INTRODUCTION: Due to its ability to arrest untreated dental caries, silver diamine fluoride (SDF) has been advocated for indirect pulp capping procedures. However, the high concentrations of silver and fluoride in SDF raise concerns about its biocompatibility to pulpal tissues. OBJECTIVES: This study aimed to investigate the effect of SDF on the viability, alkaline phosphatase (ALP) activity, and morphology of pulpal-like cells (RPC-C2A) and to evaluate the influence of reduced glutathione (GSH) on SDF-induced cytotoxicity and deposit formation on dentin. METHODOLOGY: The cytotoxicity of diluted 38% SDF solutions (10-4 and 10-5), with or without the addition of 5 mM or 50 mM GSH, was evaluated at 6 and 24 hours. Cell viability was detected using WST-8 and the effect on ALP activity was performed using an ALP assay kit. Cell morphology was observed using a phase-contrast microscope. Scanning electron microscopy analysis was conducted to evaluate the effect of GSH incorporation or conditioning on SDF-induced deposit formation on dentin discs. Cytotoxicity data were analyzed by two-way analysis of variance (ANOVA) and Tukey post hoc tests (p<0.05). RESULTS: There were significant differences between the groups.

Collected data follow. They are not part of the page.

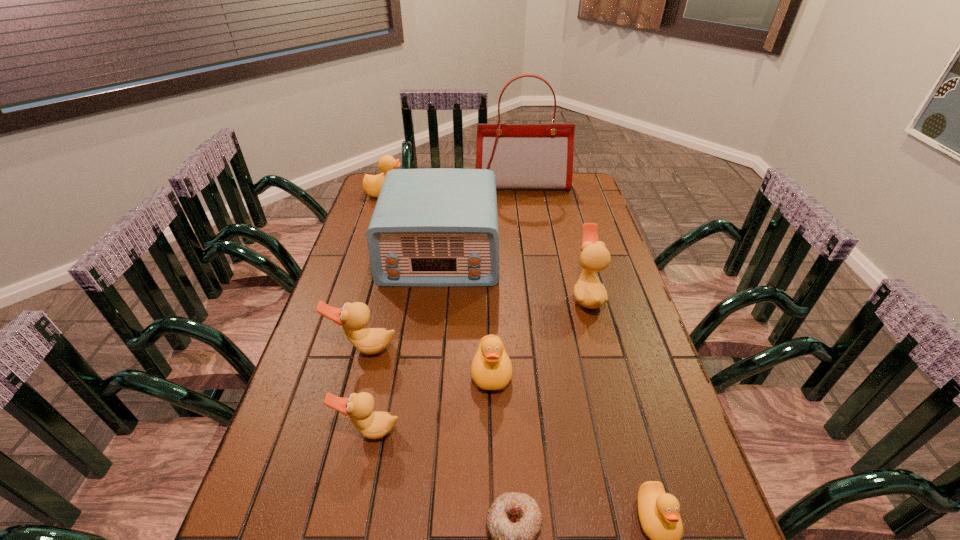 Identify the location of vacant region between the second smallest tan duck and the radio receiver. The width and height of the screenshot is (960, 540). (402, 301).

The image size is (960, 540). Identify the location of empty space between the second nearest duck and the second farthest yellow duck. (430, 401).

Identify the location of object that is the fourth nearest to the second smallest yellow duck. (514, 519).

Locate which object ranks second in proximity to the doughnut. Please provide its 2D coordinates. Your answer should be formatted as a tuple, i.e. [(x, y)], where the tuple contains the x and y coordinates of a point satisfying the conditions above.

[(373, 425)]

Identify which duck is the fourth nearest to the farthest duck. Please provide its 2D coordinates. Your answer should be formatted as a tuple, i.e. [(x, y)], where the tuple contains the x and y coordinates of a point satisfying the conditions above.

[(373, 425)]

Select which duck is the fifth closest to the radio receiver. Please provide its 2D coordinates. Your answer should be formatted as a tuple, i.e. [(x, y)], where the tuple contains the x and y coordinates of a point satisfying the conditions above.

[(373, 425)]

Locate an element on the screen. This screenshot has height=540, width=960. tan duck that is the nearest to the second yellow duck from left to right is located at coordinates (373, 425).

This screenshot has height=540, width=960. Identify the location of tan duck object that ranks as the third closest to the shortest object. (588, 291).

Identify the location of the third closest yellow duck to the shortest object. Image resolution: width=960 pixels, height=540 pixels. (372, 184).

Point out which yellow duck is positioned as the nearest to the biggest yellow duck. Please provide its 2D coordinates. Your answer should be formatted as a tuple, i.e. [(x, y)], where the tuple contains the x and y coordinates of a point satisfying the conditions above.

[(491, 369)] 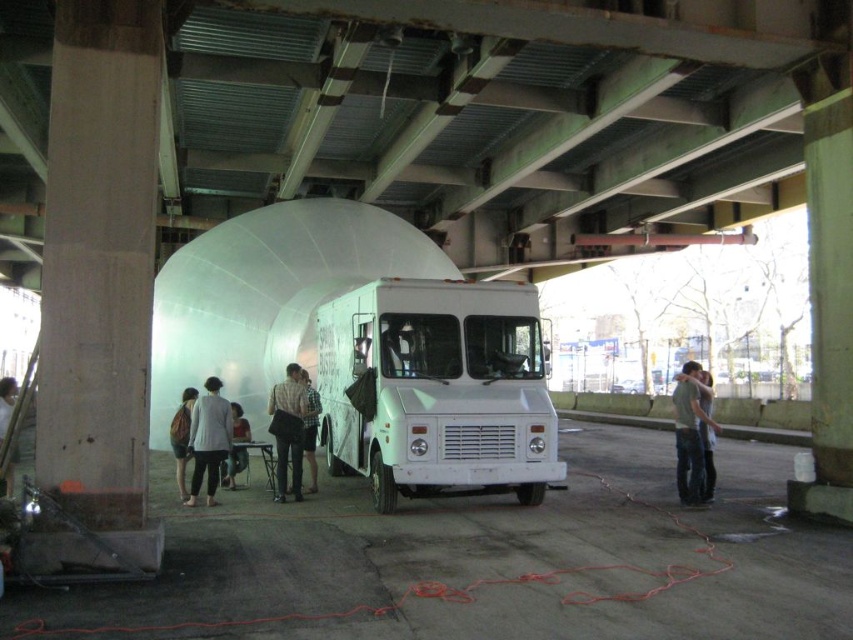 You are observing a group of people under an overpass. You notice a gray cotton shirt at center and a light brown leather jacket at center. Which clothing item is positioned lower on the person?

The gray cotton shirt at center is located below the light brown leather jacket at center, so the gray cotton shirt at center is positioned lower.

You are a pedestrian standing in front of the white food truck parked beneath the bridge. You notice two people wearing a gray cotton shirt at center and a light brown leather jacket at center. Which person is positioned more to your right?

The gray cotton shirt at center is positioned more to the right compared to the light brown leather jacket at center, so the person wearing the gray cotton shirt at center is more to your right.

You are standing at the point marked as point (437, 388). Which object is exactly at your current location?

The white matte food truck at center is exactly at point (437, 388). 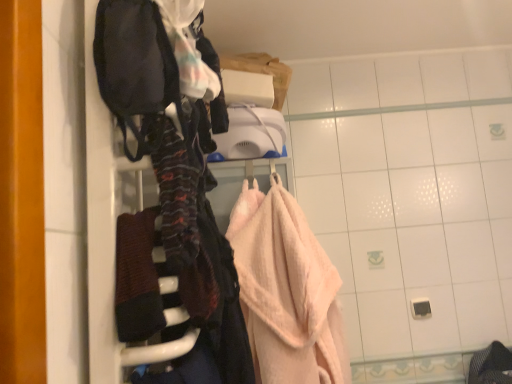 Question: From a real-world perspective, is dark brown textured towel at center under velvet dark bag at left?

Choices:
 (A) yes
 (B) no

Answer: (A)

Question: From the image's perspective, is dark brown textured towel at center located beneath velvet dark bag at left?

Choices:
 (A) no
 (B) yes

Answer: (B)

Question: Considering the relative positions of dark brown textured towel at center and velvet dark bag at left in the image provided, is dark brown textured towel at center to the right of velvet dark bag at left from the viewer's perspective?

Choices:
 (A) yes
 (B) no

Answer: (A)

Question: Considering the relative positions of dark brown textured towel at center and velvet dark bag at left in the image provided, is dark brown textured towel at center behind velvet dark bag at left?

Choices:
 (A) no
 (B) yes

Answer: (B)

Question: Is dark brown textured towel at center beside velvet dark bag at left?

Choices:
 (A) yes
 (B) no

Answer: (B)

Question: Would you say dark brown textured towel at center is to the left or to the right of pink terry cloth towel at center in the picture?

Choices:
 (A) left
 (B) right

Answer: (A)

Question: In terms of height, does dark brown textured towel at center look taller or shorter compared to pink terry cloth towel at center?

Choices:
 (A) short
 (B) tall

Answer: (A)

Question: In the image, is dark brown textured towel at center positioned in front of or behind pink terry cloth towel at center?

Choices:
 (A) behind
 (B) front

Answer: (B)

Question: From a real-world perspective, relative to pink terry cloth towel at center, is dark brown textured towel at center vertically above or below?

Choices:
 (A) above
 (B) below

Answer: (A)

Question: Looking at the image, does pink terry cloth towel at center seem bigger or smaller compared to dark brown textured towel at center?

Choices:
 (A) big
 (B) small

Answer: (A)

Question: From their relative heights in the image, would you say pink terry cloth towel at center is taller or shorter than dark brown textured towel at center?

Choices:
 (A) short
 (B) tall

Answer: (B)

Question: Considering their positions, is pink terry cloth towel at center located in front of or behind dark brown textured towel at center?

Choices:
 (A) front
 (B) behind

Answer: (B)

Question: Considering the positions of point (330, 362) and point (153, 228), is point (330, 362) closer or farther from the camera than point (153, 228)?

Choices:
 (A) closer
 (B) farther

Answer: (B)

Question: In terms of width, does dark brown textured towel at center look wider or thinner when compared to velvet dark bag at left?

Choices:
 (A) thin
 (B) wide

Answer: (A)

Question: From the image's perspective, relative to velvet dark bag at left, is dark brown textured towel at center above or below?

Choices:
 (A) above
 (B) below

Answer: (B) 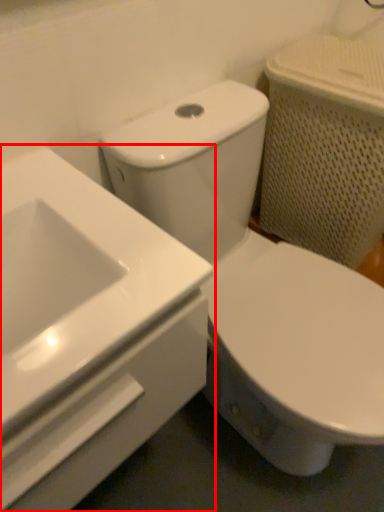 Question: From the image's perspective, what is the correct spatial relationship of sink (annotated by the red box) in relation to toilet?

Choices:
 (A) above
 (B) below

Answer: (A) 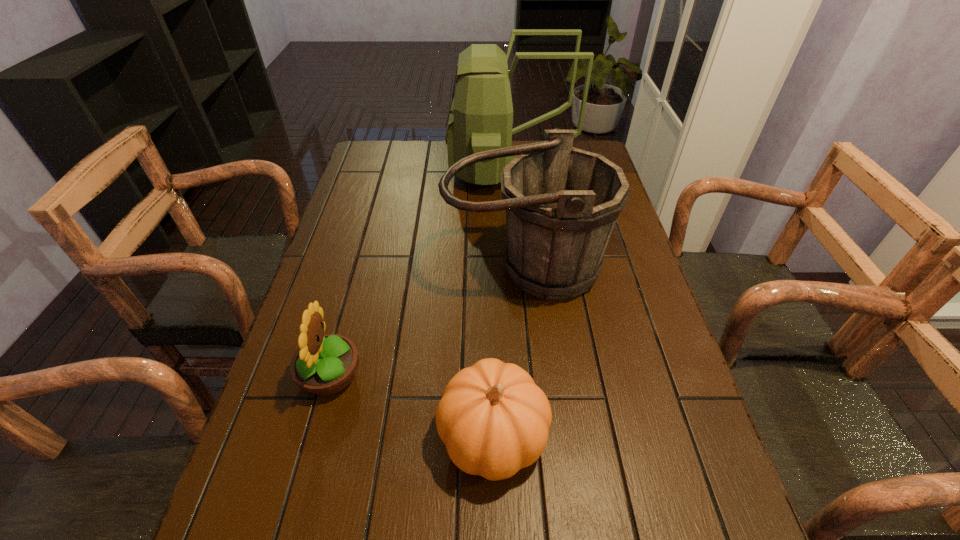 Find the location of a particular element. the tallest object is located at coordinates (480, 118).

This screenshot has width=960, height=540. I want to click on the farthest object, so click(480, 118).

What are the coordinates of `bucket` in the screenshot? It's located at (562, 203).

Image resolution: width=960 pixels, height=540 pixels. Find the location of `the third shortest object`. the third shortest object is located at coordinates (562, 203).

You are a GUI agent. You are given a task and a screenshot of the screen. Output one action in this format:
    pyautogui.click(x=<x>, y=<y>)
    Task: Click on the leftmost object
    The height and width of the screenshot is (540, 960).
    Given the screenshot: What is the action you would take?
    point(324,365)

The image size is (960, 540). I want to click on pumpkin, so click(x=494, y=420).

This screenshot has width=960, height=540. I want to click on vacant space located 0.150m on the front pocket of the backpack, so click(406, 171).

The height and width of the screenshot is (540, 960). What are the coordinates of `vacant area situated on the front pocket of the backpack` in the screenshot? It's located at (409, 171).

At what (x,y) coordinates should I click in order to perform the action: click on blank area located on the front pocket of the backpack. Please return your answer as a coordinate pair (x, y). The height and width of the screenshot is (540, 960). Looking at the image, I should click on (367, 171).

The height and width of the screenshot is (540, 960). What are the coordinates of `vacant space located on the handle side of the third nearest object` in the screenshot? It's located at (542, 447). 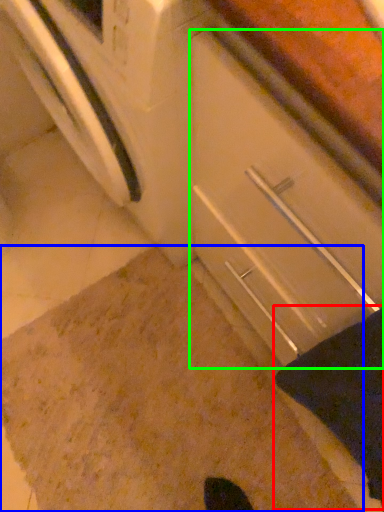 Question: Based on their relative distances, which object is farther from blanket (highlighted by a red box)? Choose from granite (highlighted by a blue box) and drawer (highlighted by a green box).

Choices:
 (A) granite
 (B) drawer

Answer: (A) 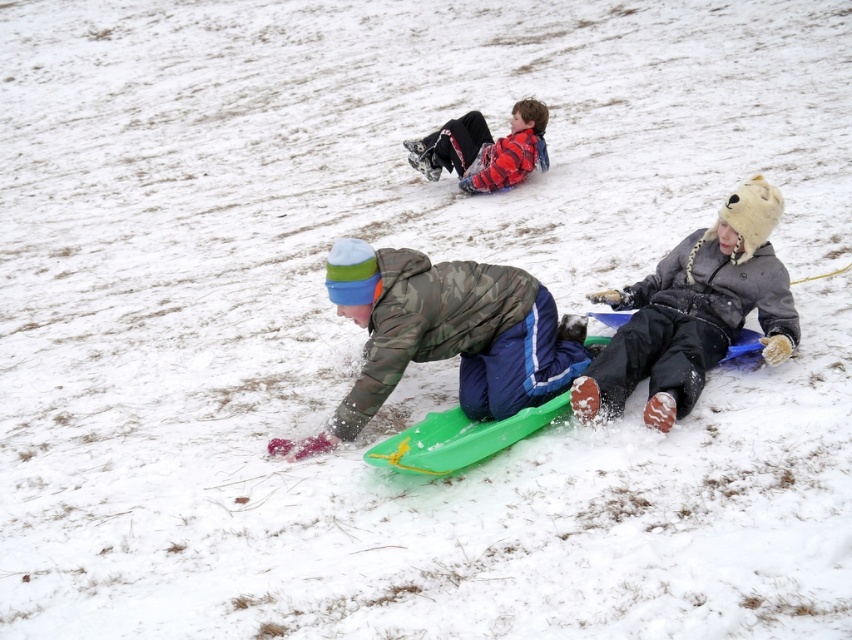 The image size is (852, 640). I want to click on green matte sled at center, so click(446, 333).

What do you see at coordinates (446, 333) in the screenshot?
I see `green matte sled at center` at bounding box center [446, 333].

Is point (412, 356) farther from viewer compared to point (694, 380)?

Yes, it is.

Locate an element on the screen. This screenshot has height=640, width=852. green matte sled at center is located at coordinates (446, 333).

Who is more distant from viewer, [481,364] or [539,164]?

Positioned behind is point [539,164].

Between green matte sled at center and red plaid shirt at center, which one has more height?

green matte sled at center is taller.

Is point (488, 392) less distant than point (445, 138)?

Yes, point (488, 392) is in front of point (445, 138).

You are a GUI agent. You are given a task and a screenshot of the screen. Output one action in this format:
    pyautogui.click(x=<x>, y=<y>)
    Task: Click on the green matte sled at center
    This screenshot has width=852, height=640.
    Given the screenshot: What is the action you would take?
    pyautogui.click(x=446, y=333)

Between point (720, 225) and point (531, 100), which one is positioned behind?

Positioned behind is point (531, 100).

Is point (646, 404) positioned behind point (488, 154)?

No.

Identify the location of gray fuzzy coat at lower right. The image size is (852, 640). (694, 312). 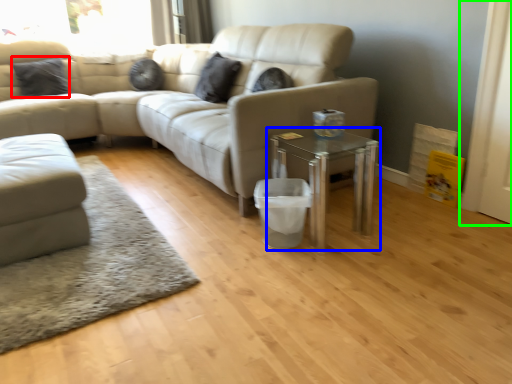 Question: Which is farther away from pillow (highlighted by a red box)? table (highlighted by a blue box) or screen door (highlighted by a green box)?

Choices:
 (A) table
 (B) screen door

Answer: (B) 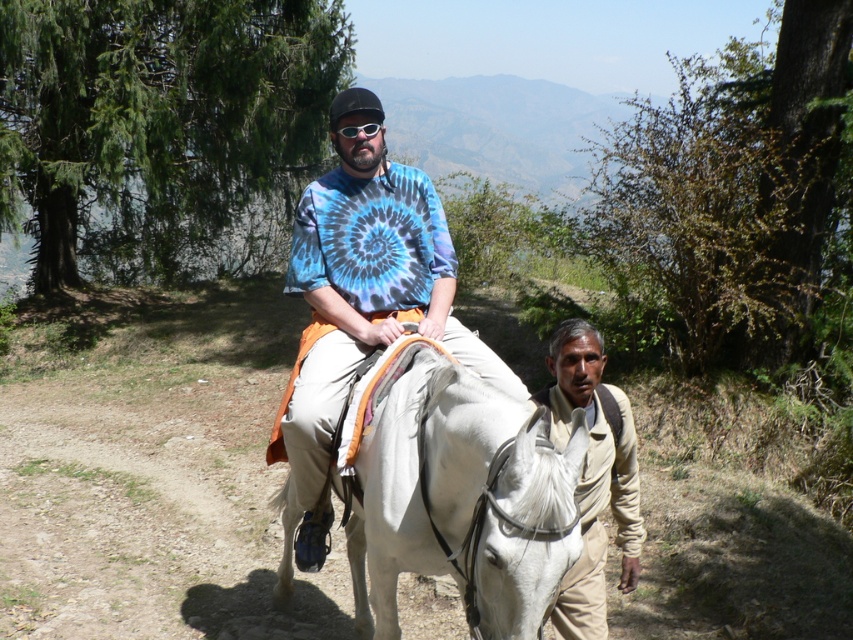 Question: Is white glossy horse at center to the right of tie-dye fabric shirt at center from the viewer's perspective?

Choices:
 (A) yes
 (B) no

Answer: (A)

Question: Is tie-dye fabric shirt at center to the right of beige cotton shirt at lower right from the viewer's perspective?

Choices:
 (A) no
 (B) yes

Answer: (A)

Question: Which point appears farthest from the camera in this image?

Choices:
 (A) (596, 499)
 (B) (292, 276)

Answer: (B)

Question: Does tie-dye fabric shirt at center have a larger size compared to beige cotton shirt at lower right?

Choices:
 (A) yes
 (B) no

Answer: (A)

Question: Which of the following is the farthest from the observer?

Choices:
 (A) (572, 323)
 (B) (456, 547)

Answer: (A)

Question: Which point is farther from the camera taking this photo?

Choices:
 (A) (312, 332)
 (B) (596, 566)
 (C) (366, 378)

Answer: (A) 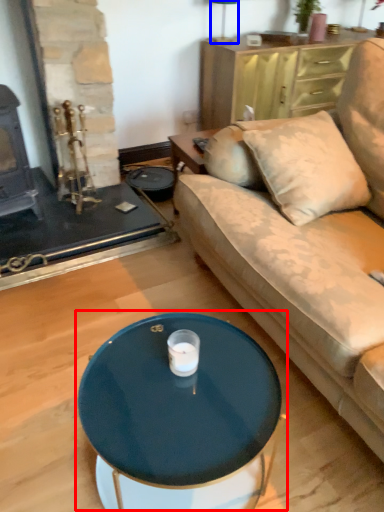 Question: Which point is closer to the camera, coffee table (highlighted by a red box) or lamp (highlighted by a blue box)?

Choices:
 (A) coffee table
 (B) lamp

Answer: (A) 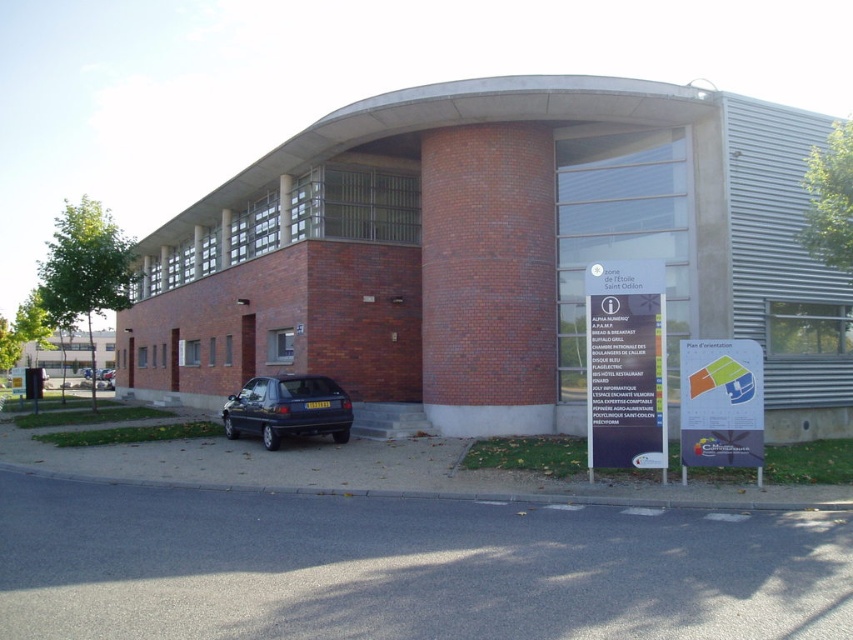 You are a delivery driver who needs to park your truck, which is 30 feet long, in the space between the brick building at center and the white plastic sign at lower right. Can your truck fit in that space?

The distance between the brick building at center and the white plastic sign at lower right is 33.37 feet, which is longer than the truck length of 30 feet. Therefore, the truck can fit in that space. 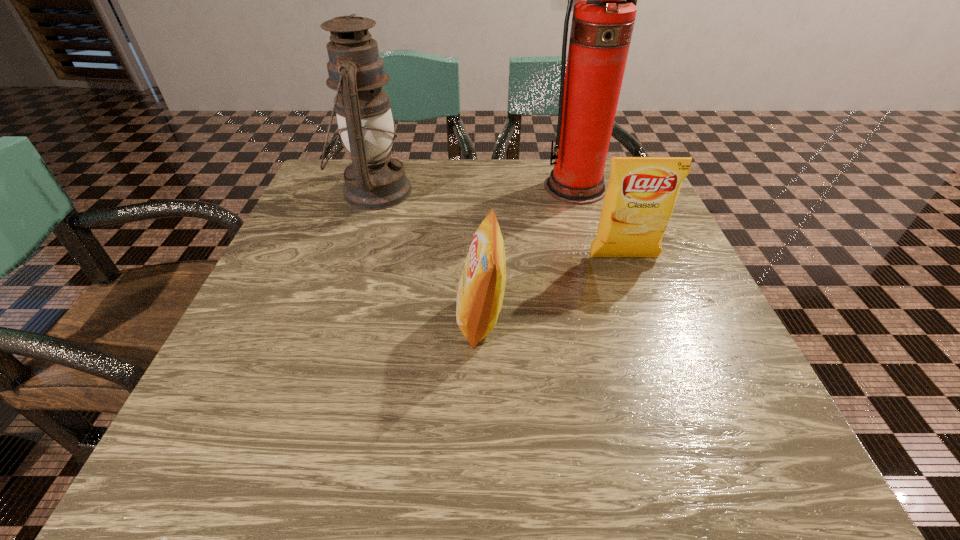 In the image, there is a desktop. Identify the location of vacant space at the far edge. (449, 174).

Identify the location of vacant region at the near edge. The width and height of the screenshot is (960, 540). (558, 459).

This screenshot has height=540, width=960. What are the coordinates of `free spot at the left edge of the desktop` in the screenshot? It's located at (304, 306).

You are a GUI agent. You are given a task and a screenshot of the screen. Output one action in this format:
    pyautogui.click(x=<x>, y=<y>)
    Task: Click on the vacant space at the right edge of the desktop
    The width and height of the screenshot is (960, 540).
    Given the screenshot: What is the action you would take?
    pyautogui.click(x=745, y=367)

Identify the location of free space at the far left corner. (333, 195).

In the image, there is a desktop. Where is `free space at the near right corner`? free space at the near right corner is located at coordinates (750, 430).

This screenshot has height=540, width=960. Find the location of `free spot between the oil lamp and the tallest object`. free spot between the oil lamp and the tallest object is located at coordinates (474, 189).

In order to click on vacant region between the oil lamp and the nearer crisp (potato chip) in this screenshot , I will do `click(427, 255)`.

Locate an element on the screen. Image resolution: width=960 pixels, height=540 pixels. unoccupied position between the left crisp (potato chip) and the taller crisp (potato chip) is located at coordinates (552, 288).

This screenshot has height=540, width=960. What are the coordinates of `free space between the fire extinguisher and the leftmost object` in the screenshot? It's located at (474, 189).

The results demonstrated that all tested SDF dilutions caused a remarkable cytotoxic effect, while the addition of GSH prevented SDF-induced damage at 6-hour exposure time in the higher dilution of SDF. Dentin treated with plain SDF or GSH-incorporated SDF solution showed deposit formation with occluded dentinal tubules, unlike the other groups. CONCLUSION:SDF severely disturbed the viability, mineralization-ability, and morphology of pulpal-like cells, while controlled concentrations of GSH had a short-term protective effect against SDF-induced damage. GSH showed an inhibitory effect on SDF-induced dentinal deposit formation. Further research is warranted to evaluate the effect of GSH on caries-arresting, anti-hypersensitivity, and antibacterial functions of SDF.